The Tale of a Drug

The history of the mild hallucinogen peyote over the past four centuries in the Americas could mainly consist of a chronicle of key events, but in the hands of Alexander Dawson of History, it is a multi-faceted tale replete with textures about right, wrong and the complex nature of human needs and intentions.

In The Peyote Effect: from the Inquisition to the War on Drugs, released in late 2018 from University of California Press, Dawson takes us back and forth through time across the U.S.-Mexico border, exploring the battles in each country over who might have the right to consume the drug, or to use this little cactus plant, and the psychedelic alkaloid mescaline it produces, as part of a worship system. In each country, but in very different ways, we see how these conflicts helped produce racially exclusionary systems.

Professor Dawson
Historian Alexander Dawson and an outsider, seen on his knees, making a pilgrimage to the Huichol people of Mexico in the 1970s.

Dawson unfolds this bi-national history, particularly of the period from 1833 to the present decade, by touching on all aspects of the recreational and spiritual consumption (and the meanings) of peyote, as well as the legal forces that tried to limit both its study and use. The reader witnesses the racial thinking of both Euro-American and indigenous actors that linked the two countries more closely than we might have otherwise imagined.

Dawson, an associate professor who joined the University in the fall of 2017, was often startled by his findings in his research, just as his readers would be now.


Many Sides to Human Prejudice

“One thing that surprised me was the realization that, no matter how different the U.S. and Mexico are in some really substantial ways, the story of peyote and race in both countries is more intertwined and intersecting than I had thought it would be,” said Dawson. “I began with an idea that I would write about how different the U.S. and Mexico are, and I think that in the end I sort of argued the opposite.

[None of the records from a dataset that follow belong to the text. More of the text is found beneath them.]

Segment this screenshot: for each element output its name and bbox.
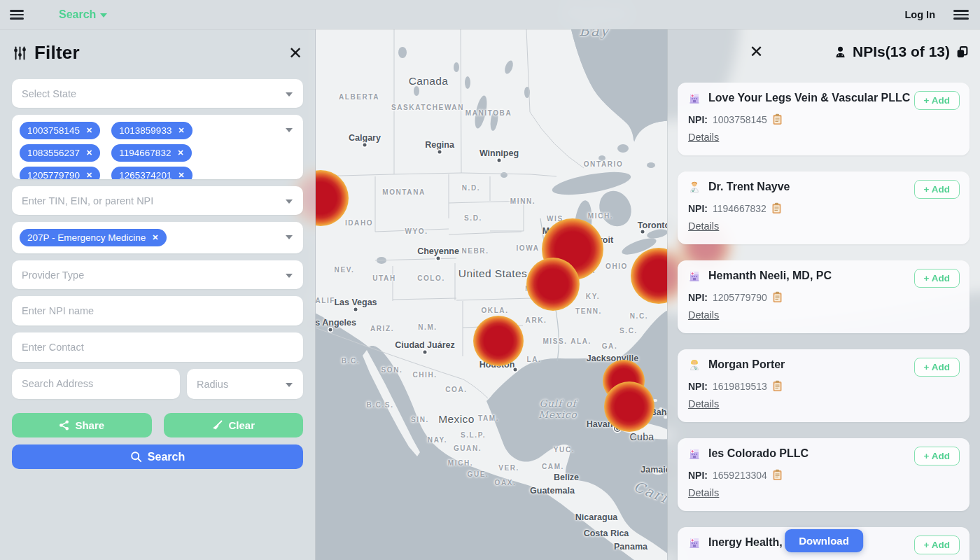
heatmap-blob <box>473 316 524 366</box>
download-button[interactable]: Download <box>785 529 863 552</box>
tin-select[interactable]: Enter TIN, EIN, or parent NPI <box>12 186 303 215</box>
npi-card-name: Inergy Health, L <box>708 536 792 549</box>
filter-chip[interactable]: 207P - Emergency Medicine✕ <box>20 229 167 246</box>
add-button[interactable]: + Add <box>914 269 960 288</box>
hamburger-menu-right-icon[interactable] <box>953 10 969 20</box>
contact-input[interactable] <box>12 332 303 362</box>
npi-row: NPI: 1194667832 <box>688 202 959 214</box>
npi-label: NPI: <box>688 470 708 481</box>
npi-name-field-wrap <box>12 296 303 326</box>
chip-remove-icon[interactable]: ✕ <box>178 172 184 179</box>
npi-value: 1205779790 <box>713 292 767 303</box>
npi-card-name: les Colorado PLLC <box>708 447 808 460</box>
app: HudsonBayCanadaALBERTASASKATCHEWANMANITO… <box>0 0 980 560</box>
chip-label: 1265374201 <box>119 170 172 179</box>
chip-remove-icon[interactable]: ✕ <box>152 234 158 241</box>
chip-label: 1205779790 <box>27 170 80 179</box>
hospital-icon <box>688 447 701 460</box>
add-button[interactable]: + Add <box>914 180 960 199</box>
magnifier-icon <box>130 451 142 463</box>
doctor-male-icon <box>688 181 701 193</box>
filter-chip[interactable]: 1194667832✕ <box>111 144 191 162</box>
chip-remove-icon[interactable]: ✕ <box>178 127 184 134</box>
tin-placeholder: Enter TIN, EIN, or parent NPI <box>22 195 153 206</box>
npi-row: NPI: 1659213304 <box>688 469 959 481</box>
details-link[interactable]: Details <box>688 398 719 410</box>
provider-type-placeholder: Provider Type <box>22 270 84 281</box>
npi-card: Love Your Legs Vein & Vascular PLLC + Ad… <box>678 83 969 155</box>
details-link[interactable]: Details <box>688 309 719 321</box>
npi-row: NPI: 1619819513 <box>688 380 959 392</box>
npi-multiselect[interactable]: 1003758145✕1013859933✕1083556237✕1194667… <box>12 115 303 179</box>
npi-card: Morgan Porter + Add NPI: 1619819513 Deta… <box>678 349 969 422</box>
npi-chip-list: 1003758145✕1013859933✕1083556237✕1194667… <box>20 122 279 179</box>
filter-panel-title: Filter <box>34 42 80 64</box>
add-button[interactable]: + Add <box>914 91 960 110</box>
chevron-down-icon <box>286 200 293 204</box>
clear-button[interactable]: Clear <box>164 413 304 438</box>
radius-placeholder: Radius <box>197 379 228 390</box>
hamburger-menu-icon[interactable] <box>10 10 24 20</box>
top-navigation-bar: Search Log In <box>0 0 980 29</box>
npi-card: Dr. Trent Nayve + Add NPI: 1194667832 De… <box>678 172 969 244</box>
hospital-icon <box>688 536 701 549</box>
chip-remove-icon[interactable]: ✕ <box>86 172 92 179</box>
add-button[interactable]: + Add <box>914 447 960 465</box>
details-link[interactable]: Details <box>688 220 719 232</box>
clipboard-copy-icon[interactable] <box>772 469 783 481</box>
clipboard-copy-icon[interactable] <box>772 380 783 392</box>
specialty-chip-list: 207P - Emergency Medicine✕ <box>20 229 279 246</box>
chip-remove-icon[interactable]: ✕ <box>177 149 183 157</box>
share-button[interactable]: Share <box>12 413 152 438</box>
results-close-icon[interactable]: ✕ <box>750 43 764 60</box>
share-label: Share <box>75 419 104 431</box>
login-button[interactable]: Log In <box>905 9 936 20</box>
npi-label: NPI: <box>688 381 708 392</box>
details-link[interactable]: Details <box>688 487 719 498</box>
filter-chip[interactable]: 1013859933✕ <box>111 122 192 139</box>
heatmap-blob <box>604 382 654 432</box>
clipboard-copy-icon[interactable] <box>772 291 783 303</box>
filter-chip[interactable]: 1003758145✕ <box>20 122 100 139</box>
copy-icon[interactable] <box>955 46 969 59</box>
npi-row: NPI: 1205779790 <box>688 291 959 303</box>
doctor-icon <box>834 46 847 59</box>
address-input[interactable] <box>12 369 180 398</box>
search-label: Search <box>148 451 185 463</box>
filter-chip[interactable]: 1265374201✕ <box>111 167 192 179</box>
add-button[interactable]: + Add <box>914 358 960 377</box>
npi-row: NPI: 1003758145 <box>688 113 959 125</box>
specialty-multiselect[interactable]: 207P - Emergency Medicine✕ <box>12 222 303 253</box>
npi-label: NPI: <box>688 292 708 303</box>
radius-select[interactable]: Radius <box>187 369 303 399</box>
nav-search-menu[interactable]: Search <box>59 8 107 21</box>
npi-value: 1619819513 <box>713 381 767 392</box>
npi-name-input[interactable] <box>12 296 303 326</box>
chip-label: 1194667832 <box>119 148 171 158</box>
npi-card-name: Love Your Legs Vein & Vascular PLLC <box>708 92 910 104</box>
chevron-down-icon <box>286 274 293 278</box>
npi-card-name: Morgan Porter <box>708 358 785 371</box>
broom-icon <box>211 420 223 431</box>
details-link[interactable]: Details <box>688 132 719 143</box>
chevron-down-icon <box>286 235 293 239</box>
filter-panel: Filter ✕ Select State 1003758145✕1013859… <box>0 29 316 560</box>
state-select[interactable]: Select State <box>12 79 303 108</box>
clear-label: Clear <box>228 419 255 431</box>
chip-remove-icon[interactable]: ✕ <box>86 149 92 157</box>
add-button[interactable]: + Add <box>914 536 960 554</box>
filter-chip[interactable]: 1205779790✕ <box>20 167 100 179</box>
chevron-down-icon <box>286 383 293 387</box>
npi-card: les Colorado PLLC + Add NPI: 1659213304 … <box>678 438 969 511</box>
filter-chip[interactable]: 1083556237✕ <box>20 144 100 162</box>
chip-remove-icon[interactable]: ✕ <box>86 127 92 134</box>
npi-value: 1003758145 <box>713 114 767 125</box>
clipboard-copy-icon[interactable] <box>771 202 782 214</box>
nav-search-label: Search <box>59 8 96 21</box>
address-field-wrap <box>12 369 180 399</box>
search-button[interactable]: Search <box>12 444 303 469</box>
provider-type-select[interactable]: Provider Type <box>12 260 303 289</box>
chip-label: 207P - Emergency Medicine <box>27 232 146 243</box>
clipboard-copy-icon[interactable] <box>772 113 783 125</box>
filter-close-icon[interactable]: ✕ <box>288 45 302 62</box>
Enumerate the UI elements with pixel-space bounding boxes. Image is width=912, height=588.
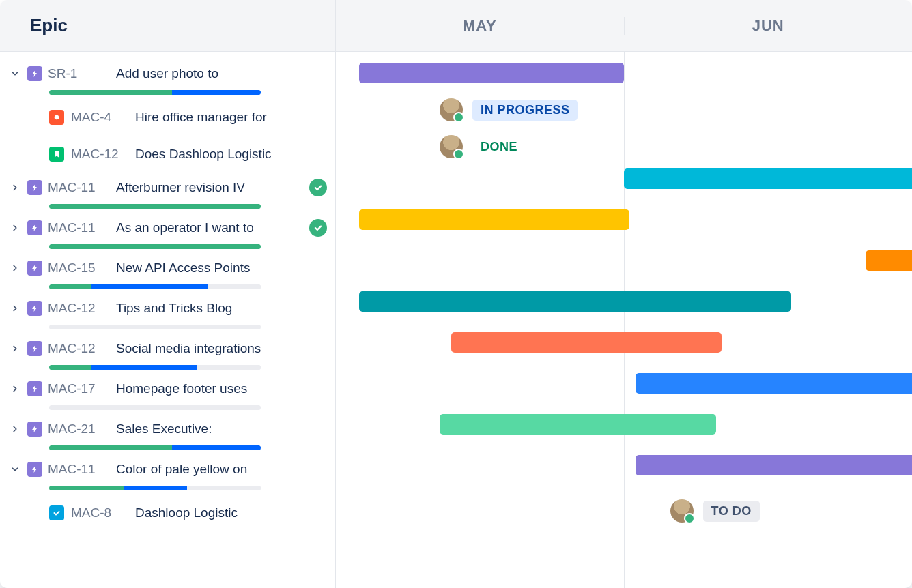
svg-point-0: [55, 115, 59, 120]
child-row[interactable]: MAC-4 Hire office manager for: [8, 99, 327, 136]
avatar[interactable]: [440, 135, 463, 158]
issue-summary[interactable]: New API Access Points: [116, 261, 327, 276]
issue-summary[interactable]: Afterburner revision IV: [116, 180, 301, 195]
progress-bar: [49, 244, 261, 249]
epic-row[interactable]: SR-1 Add user photo to: [8, 59, 327, 99]
done-check-icon: [309, 219, 327, 237]
timeline-bar[interactable]: [359, 291, 791, 312]
issue-key[interactable]: MAC-12: [48, 301, 111, 316]
timeline-bar[interactable]: [359, 63, 624, 83]
issue-key[interactable]: MAC-8: [71, 505, 128, 520]
chevron-right-icon[interactable]: [8, 382, 22, 396]
status-badge: DONE: [472, 136, 526, 158]
epic-icon: [27, 381, 42, 396]
chevron-right-icon[interactable]: [8, 221, 22, 235]
chevron-right-icon[interactable]: [8, 422, 22, 436]
timeline-bar[interactable]: [359, 209, 630, 230]
timeline-header: MAY JUN: [336, 0, 912, 52]
issue-key[interactable]: SR-1: [48, 66, 111, 81]
issue-summary[interactable]: Social media integrations: [116, 341, 327, 356]
progress-bar: [49, 325, 261, 329]
issue-key[interactable]: MAC-15: [48, 261, 111, 276]
issue-summary[interactable]: Hire office manager for: [135, 110, 327, 125]
chevron-right-icon[interactable]: [8, 261, 22, 275]
child-row[interactable]: MAC-12 Does Dashloop Logistic: [8, 136, 327, 173]
story-icon: [49, 147, 64, 162]
epic-icon: [27, 462, 42, 477]
timeline-bar[interactable]: [636, 455, 912, 475]
status-badge: TO DO: [703, 501, 760, 522]
epic-row[interactable]: MAC-12 Tips and Tricks Blog: [8, 293, 327, 334]
epic-row[interactable]: MAC-11 Color of pale yellow on: [8, 454, 327, 495]
timeline-bar[interactable]: [636, 373, 912, 394]
timeline-bar[interactable]: [440, 414, 716, 435]
issue-summary[interactable]: Add user photo to: [116, 66, 327, 81]
child-status: DONE: [440, 135, 526, 158]
epic-row[interactable]: MAC-21 Sales Executive:: [8, 414, 327, 454]
issue-summary[interactable]: Does Dashloop Logistic: [135, 147, 327, 162]
issue-summary[interactable]: Homepage footer uses: [116, 381, 327, 396]
issue-key[interactable]: MAC-11: [48, 180, 111, 195]
child-status: IN PROGRESS: [440, 98, 578, 121]
issue-key[interactable]: MAC-12: [48, 341, 111, 356]
chevron-right-icon[interactable]: [8, 181, 22, 194]
progress-bar: [49, 90, 261, 95]
progress-bar: [49, 365, 261, 370]
epic-icon: [27, 341, 42, 356]
issue-summary[interactable]: Tips and Tricks Blog: [116, 301, 327, 316]
month-jun: JUN: [624, 17, 913, 35]
epic-row[interactable]: MAC-15 New API Access Points: [8, 253, 327, 293]
epic-icon: [27, 220, 42, 235]
epic-icon: [27, 66, 42, 81]
issue-summary[interactable]: Dashloop Logistic: [135, 505, 327, 520]
epic-icon: [27, 180, 42, 195]
bug-icon: [49, 110, 64, 125]
issue-key[interactable]: MAC-21: [48, 422, 111, 437]
issue-key[interactable]: MAC-4: [71, 110, 128, 125]
issue-key[interactable]: MAC-17: [48, 381, 111, 396]
chevron-down-icon[interactable]: [8, 67, 22, 80]
progress-bar: [49, 445, 261, 450]
epic-row[interactable]: MAC-12 Social media integrations: [8, 334, 327, 374]
progress-bar: [49, 486, 261, 490]
issue-key[interactable]: MAC-11: [48, 220, 111, 235]
timeline-bar[interactable]: [451, 332, 722, 353]
child-row[interactable]: MAC-8 Dashloop Logistic: [8, 495, 327, 531]
epic-icon: [27, 261, 42, 276]
avatar[interactable]: [670, 499, 694, 523]
epic-row[interactable]: MAC-17 Homepage footer uses: [8, 374, 327, 414]
epic-column-label: Epic: [30, 15, 68, 36]
epic-sidebar: Epic SR-1 Add user photo to MAC-4 Hire o…: [0, 0, 336, 588]
roadmap-view: Epic SR-1 Add user photo to MAC-4 Hire o…: [0, 0, 912, 588]
issue-summary[interactable]: As an operator I want to: [116, 220, 301, 235]
issue-summary[interactable]: Color of pale yellow on: [116, 462, 327, 477]
issue-summary[interactable]: Sales Executive:: [116, 422, 327, 437]
month-may: MAY: [336, 17, 624, 35]
timeline-bar[interactable]: [624, 168, 912, 189]
avatar[interactable]: [440, 98, 463, 121]
progress-bar: [49, 405, 261, 410]
status-badge: IN PROGRESS: [472, 100, 578, 121]
epic-icon: [27, 422, 42, 437]
epic-row[interactable]: MAC-11 As an operator I want to: [8, 213, 327, 253]
done-check-icon: [309, 179, 327, 196]
task-icon: [49, 505, 64, 520]
epic-column-header: Epic: [0, 0, 335, 52]
timeline-bar[interactable]: [866, 250, 912, 271]
progress-bar: [49, 204, 261, 209]
progress-bar: [49, 284, 261, 289]
chevron-right-icon[interactable]: [8, 342, 22, 355]
chevron-right-icon[interactable]: [8, 302, 22, 315]
child-status: TO DO: [670, 499, 760, 523]
chevron-down-icon[interactable]: [8, 462, 22, 476]
epic-icon: [27, 301, 42, 316]
issue-key[interactable]: MAC-12: [71, 147, 128, 162]
issue-key[interactable]: MAC-11: [48, 462, 111, 477]
epic-row[interactable]: MAC-11 Afterburner revision IV: [8, 173, 327, 213]
timeline-area[interactable]: MAY JUN IN PROGRESS DONE: [336, 0, 912, 588]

“I am a historian, and so I am trained to look at stories about change over time. I kept struggling to find change over time here, and was instead struck by the fact that a series of similar struggles plays out again and again.”

Ultimately, there is something in this book of history that reveals the human condition — not in a glowing portrait, to be sure, but with an understanding of a common fear of "the other."

This is true in Dawson’s handling of racial prejudice (he is an expert of what he calls “the history of race and indignity in Mexico”). We see Euro-Americans in both nations prohibiting non-indigenous people's use of peyote — even for the study of the drug for medicinal purposes — by consigning it as "an Indian thing." But we also see indigenous peoples condemning whites, and even, poignantly at the book's conclusion, an African-American pastor, for wanting to make peyote part of their spiritual lives.

“I had thought that race worked very differently in Mexico and the U.S. — Mexicanists typically claim racism is more about culture in Mexico, and more about blood in the U.S. In the end, while I think it is not one story but a series of interlocking ones, I think I realized that when we focus on the U.S. versus Mexico as our basis for comparison, we miss the most important and interesting stories.”


Psychedelics and Faith

Dawson had another alteration of thought when it came to exploring the more modern psychedelic enthusiasts of peyote. The drug, largely confined to indigenous Mexicans and American Indian tribes for centuries, went mainstream with the U.S. youth culture of the ‘60s. Dawson was initially skeptical of these non-indigenous dope users — so much so that he realized “this was something I brought with me to the writing of the book, even if I did not really believe it when I started.

“But then I started talking to all these people in Mexico and in the U.S. and ultimately elsewhere, who described their experience with peyote and other psychedelics as personally transformative, and almost invariably in a deeply positive way. I realized, while listening to these people, that it was really important that I listen carefully, that I take their experiences seriously, and that I treat their stories with the same respect I offered to other subjects of the book.”



Dawson’s next project will again use one subject to branch out and address much larger societal issues. “It’s about the history of bike lanes in Mexico City, Vancouver, and Copenhagen,” he said, “and in particular about what these projects reveal about contemporary environmentalism, our weakening social bonds and life in increasingly unequal global cities.”